Reality and Other Stories

Image of Reality and Other Stories
Author(s): 
Release Date: 
March 22, 2022
Publisher/Imprint: 
W. W. Norton & Company
Pages: 
192
Reviewed by: 

“‘Why am I here?’ he keeps asking, up until his inevitable execution at which point his keeper finally answers: No more questions.’

A noble atmosphere of ghost stories haunts this collection of eight tales by John Lanchester, Reality and Other Stories. But what “reality” do his characters encounter, and what does the author mean by it?

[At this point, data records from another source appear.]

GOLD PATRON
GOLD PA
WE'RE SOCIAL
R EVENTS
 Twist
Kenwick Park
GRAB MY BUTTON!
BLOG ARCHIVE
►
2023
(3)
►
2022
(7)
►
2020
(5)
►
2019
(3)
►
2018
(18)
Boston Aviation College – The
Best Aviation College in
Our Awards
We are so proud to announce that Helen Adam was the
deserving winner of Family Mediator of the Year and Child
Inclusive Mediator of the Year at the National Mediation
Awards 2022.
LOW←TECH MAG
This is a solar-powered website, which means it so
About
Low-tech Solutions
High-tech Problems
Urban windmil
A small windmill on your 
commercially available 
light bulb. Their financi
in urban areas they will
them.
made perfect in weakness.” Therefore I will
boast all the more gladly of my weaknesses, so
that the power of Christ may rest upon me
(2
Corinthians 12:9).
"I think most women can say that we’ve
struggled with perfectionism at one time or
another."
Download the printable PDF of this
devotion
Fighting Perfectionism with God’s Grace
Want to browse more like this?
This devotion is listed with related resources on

Nothing quotidian, be assured.

Lanchester does not deliver gratuitous melodrama. The horror he conveys is understated, put forth as a sinking feeling that each of his beset characters is lost and that familiar territory can never be recovered no matter how hearty the effort.

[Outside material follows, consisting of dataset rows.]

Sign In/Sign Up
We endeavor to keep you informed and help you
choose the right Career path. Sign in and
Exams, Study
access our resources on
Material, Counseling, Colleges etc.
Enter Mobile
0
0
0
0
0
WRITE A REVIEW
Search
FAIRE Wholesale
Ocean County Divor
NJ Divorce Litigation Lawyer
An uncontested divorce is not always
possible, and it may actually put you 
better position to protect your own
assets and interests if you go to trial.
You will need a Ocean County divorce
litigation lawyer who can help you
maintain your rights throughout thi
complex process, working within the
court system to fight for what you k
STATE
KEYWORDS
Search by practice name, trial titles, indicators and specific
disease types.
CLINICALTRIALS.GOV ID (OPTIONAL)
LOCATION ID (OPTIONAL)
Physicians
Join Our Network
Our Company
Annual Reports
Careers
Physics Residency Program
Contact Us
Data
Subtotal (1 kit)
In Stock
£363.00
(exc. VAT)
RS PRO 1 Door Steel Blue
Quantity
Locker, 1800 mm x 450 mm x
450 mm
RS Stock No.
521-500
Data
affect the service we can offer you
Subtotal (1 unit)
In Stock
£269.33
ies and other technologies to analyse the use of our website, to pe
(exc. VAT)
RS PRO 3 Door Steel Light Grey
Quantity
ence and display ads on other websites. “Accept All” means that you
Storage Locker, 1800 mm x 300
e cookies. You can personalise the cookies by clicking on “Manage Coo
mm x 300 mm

Screams do not emanate from these pages. Neither does hysteria ambush the reader, nor familiar tropes of the horror genre. Instead, Lanchester forces his characters—and by extension us—to confront a dawning realization that all is not well, that one’s hitherto framework of comfortable assumptions is about to collapse in spine–tingling ways.

The author’s atmosphere of disquiet captures the disconnection and distractions that stem from today’s relentless digital technology.

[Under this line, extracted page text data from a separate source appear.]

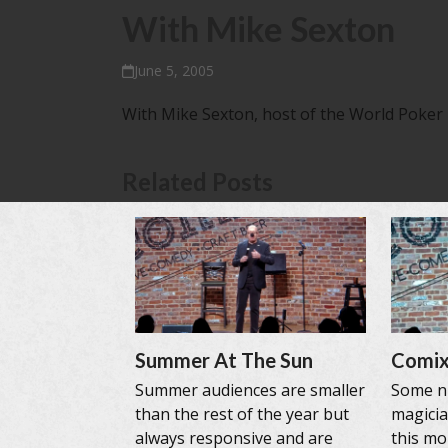
With Mike Sexton
June 5, 2005
With Mike Sexton, host of the World Poker
Related Posts
Summer At The Sun
Comix
Summer audiences are smaller
Some ni
than the rest of the year but
magicia
always responsive and are
this mo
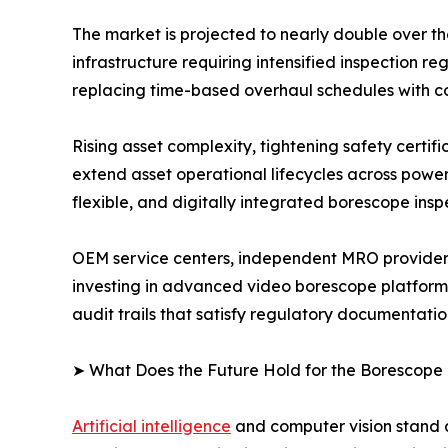
The market is projected to nearly double over t
infrastructure requiring intensified inspection
replacing time-based overhaul schedules with c
Rising asset complexity, tightening safety certi
extend asset operational lifecycles across powe
flexible, and digitally integrated borescope insp
OEM service centers, independent MRO providers
investing in advanced video borescope platform
audit trails that satisfy regulatory documentati
➤ What Does the Future Hold for the Borescope
Artificial intelligence
and computer vision stand a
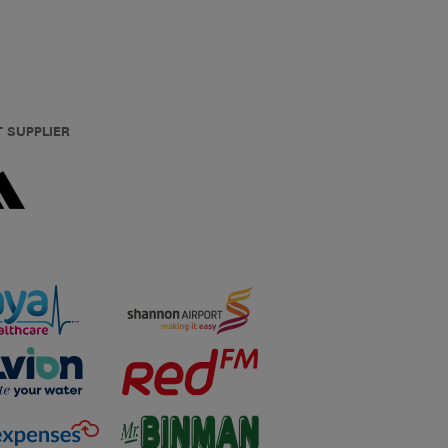
T SUPPLIER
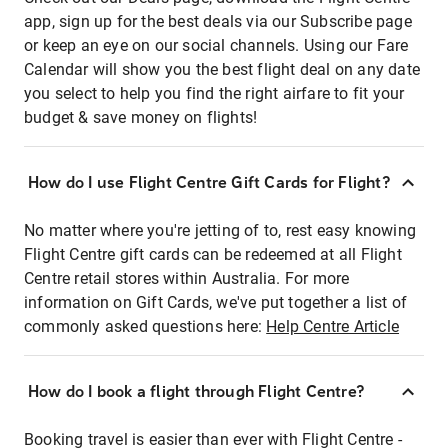
app, sign up for the best deals via our Subscribe page
or keep an eye on our social channels. Using our Fare
Calendar will show you the best flight deal on any date
you select to help you find the right airfare to fit your
budget & save money on flights!
How do I use Flight Centre Gift Cards for Flight?
No matter where you're jetting of to, rest easy knowing
Flight Centre gift cards can be redeemed at all Flight
Centre retail stores within Australia. For more
information on Gift Cards, we've put together a list of
commonly asked questions here:
Help Centre Article
How do I book a flight through Flight Centre?
Booking travel is easier than ever with Flight Centre -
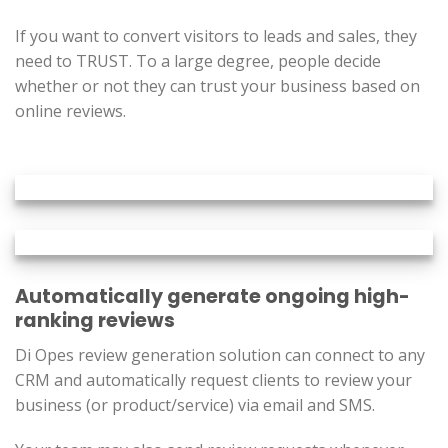
If you want to convert visitors to leads and sales, they
need to TRUST. To a large degree, people decide
whether or not they can trust your business based on
online reviews.
Automatically generate ongoing high-
ranking reviews
Di Opes review generation solution can connect to any
CRM and automatically request clients to review your
business (or product/service) via email and SMS.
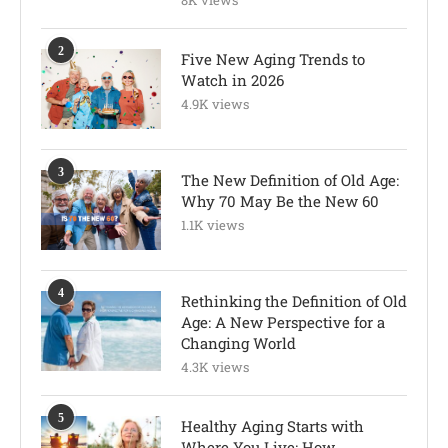
8K views
2
Five New Aging Trends to
Watch in 2026
4.9K views
3
The New Definition of Old Age:
Why 70 May Be the New 60
1.1K views
4
Rethinking the Definition of Old
Age: A New Perspective for a
Changing World
4.3K views
5
Healthy Aging Starts with
Where You Live: How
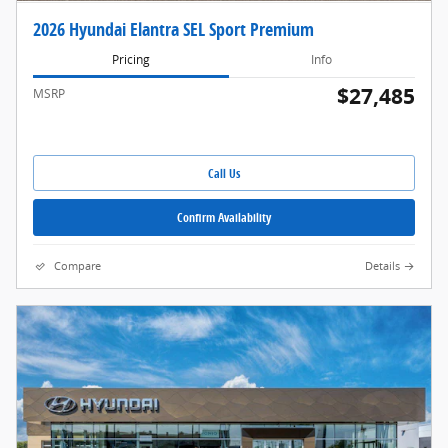
2026 Hyundai Elantra SEL Sport Premium
Pricing
Info
$27,485
MSRP
Call Us
Confirm Availability
Compare
Details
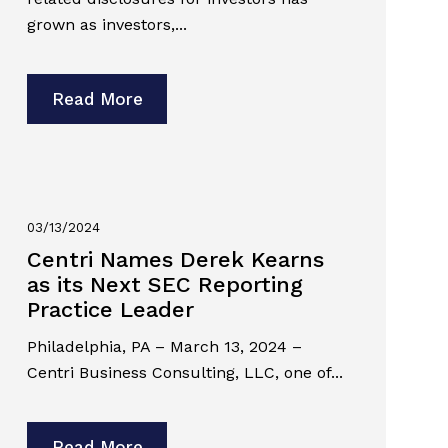
grown as investors,...
Read More
03/13/2024
Centri Names Derek Kearns
as its Next SEC Reporting
Practice Leader
Philadelphia, PA – March 13, 2024 –
Centri Business Consulting, LLC, one of...
Read More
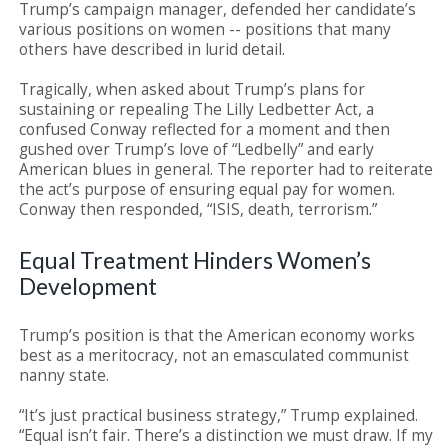
Trump’s campaign manager, defended her candidate’s
various positions on women -- positions that many
others have described in lurid detail.
Tragically, when asked about Trump’s plans for
sustaining or repealing The Lilly Ledbetter Act, a
confused Conway reflected for a moment and then
gushed over Trump’s love of “Ledbelly” and early
American blues in general. The reporter had to reiterate
the act’s purpose of ensuring equal pay for women.
Conway then responded, “ISIS, death, terrorism.”
Equal Treatment Hinders Women’s
Development
Trump’s position is that the American economy works
best as a meritocracy, not an emasculated communist
nanny state.
“It’s just practical business strategy,” Trump explained.
“Equal isn’t fair. There’s a distinction we must draw. If my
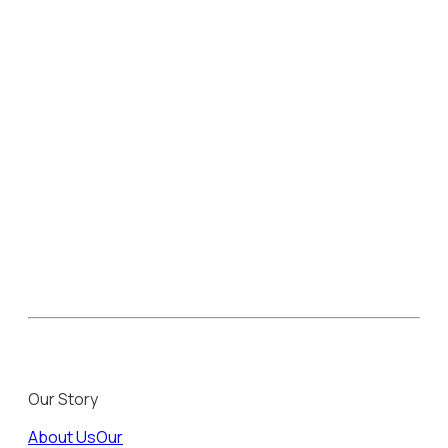
Our Story
About Us
Our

Some readers will find themselves, perhaps, in the uncanny world of The Twilight Zone or Black Mirror wherein common household tools have a mind of their own: phone calls from unknown numbers insistently harangue, and reality TV shows instill a creeping suspicion that none of what they depict is in any sense real.

Lanchester brings gothic sensibility to a set of modern stories that question the ways in which we grapple with technology, its assuring promise of convenience, and the unrelenting way that digital devices and the interruptions they inflict disconnect us from whatever meaning we extract from everyday life.

Some readers will know Lanchester from his two most popular novels, The Debt to Pleasure and Capital. In terms of psychodrama, in which feeling outweighs action, he channels the spirit of Henry James.

His humor can be arch at times. In the opening tale an unnamed protagonist, invited to spend a holiday week at his wealthy friend’s estate, notes that, “It was at that point that it became clear he had ascended the new stratosphere of international wealth.”

In other stories the humor is slyly understated:

            “I thought he was gay.”

            “So did I.”

            “So did his boyfriend.”

Elsewhere otherwise unremarkable observations instill dread, such as massive portraits “of formally dressed people from previous centuries frowned from above the unlit fireplace.” Another hapless man, listening through headphone to simultaneous translations at an academic conference, hears a threatening narrative that is not merely wrong, but fatal. When he glimpses a figure at a distance “that only vaguely resembles a man . . . What I mainly feel, even at this distance, is unease, even fear.”

He ends up in what seems to be a Kafkaesque hospital in which he cannot bear the presence of any kind of paper with writing on it. What is this institution, he asks repeatedly to the silent attendants. Why is he effectively being incarcerated? “Why am I here?” he keeps asking, up until his inevitable execution at which point his jailer finally answers: “No more questions.”

Questions arise in these pages, as they should in all good books. Readers will smile at convoluted sentences such as, “He hugged like a natural non-toucher who had taken professional instruction in how to overcome his instincts and hug, and then found, greatly to his own surprise, that he liked it.” We learn that sans souci was once the palace where Voltaire stayed when visiting Frederick the Great. “Now it has become a stock reply to tourists saying merci.” We encounter rare words such as “otiose,” which sent this reviewer to the dictionary.

Metaphysics makes an appearance, too, with references to a brain in a vat and questions about simulacra and reality versus illusion. How does one know that others are real? “Maybe it’s the stupid people who aren’t real.”